*** Data to use ***
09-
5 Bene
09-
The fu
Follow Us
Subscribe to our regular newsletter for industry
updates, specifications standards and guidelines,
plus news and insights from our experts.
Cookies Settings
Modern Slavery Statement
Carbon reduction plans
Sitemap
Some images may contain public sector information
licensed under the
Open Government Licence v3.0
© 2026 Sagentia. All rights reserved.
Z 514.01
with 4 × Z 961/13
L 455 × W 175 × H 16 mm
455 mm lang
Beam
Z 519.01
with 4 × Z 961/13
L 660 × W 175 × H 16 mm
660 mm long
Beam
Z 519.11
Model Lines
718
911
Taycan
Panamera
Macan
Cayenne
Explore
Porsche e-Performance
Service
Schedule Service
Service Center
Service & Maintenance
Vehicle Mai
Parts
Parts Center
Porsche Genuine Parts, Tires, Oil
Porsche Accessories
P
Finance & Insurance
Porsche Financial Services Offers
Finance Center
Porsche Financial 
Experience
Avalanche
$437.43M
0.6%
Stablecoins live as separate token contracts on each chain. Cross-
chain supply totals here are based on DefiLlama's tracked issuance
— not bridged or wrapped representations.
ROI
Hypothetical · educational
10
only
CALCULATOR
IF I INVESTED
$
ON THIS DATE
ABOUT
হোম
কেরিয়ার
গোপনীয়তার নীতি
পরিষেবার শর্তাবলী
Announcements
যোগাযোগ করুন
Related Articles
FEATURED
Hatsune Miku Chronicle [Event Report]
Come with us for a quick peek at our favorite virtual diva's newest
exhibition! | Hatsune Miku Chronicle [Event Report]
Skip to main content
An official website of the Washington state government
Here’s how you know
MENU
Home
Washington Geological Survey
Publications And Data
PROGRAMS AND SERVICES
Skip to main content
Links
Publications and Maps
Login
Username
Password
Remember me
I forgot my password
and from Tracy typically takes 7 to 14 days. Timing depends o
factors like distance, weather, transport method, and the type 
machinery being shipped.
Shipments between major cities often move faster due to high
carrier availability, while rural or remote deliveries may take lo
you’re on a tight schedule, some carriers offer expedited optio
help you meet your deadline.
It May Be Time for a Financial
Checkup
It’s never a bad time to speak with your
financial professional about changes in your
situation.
***
Which lines of the data include the string "Report"? Copy each of them.

> _Exercise answer_
Hatsune Miku Chronicle [Event Report]
exhibition! | Hatsune Miku Chronicle [Event Report]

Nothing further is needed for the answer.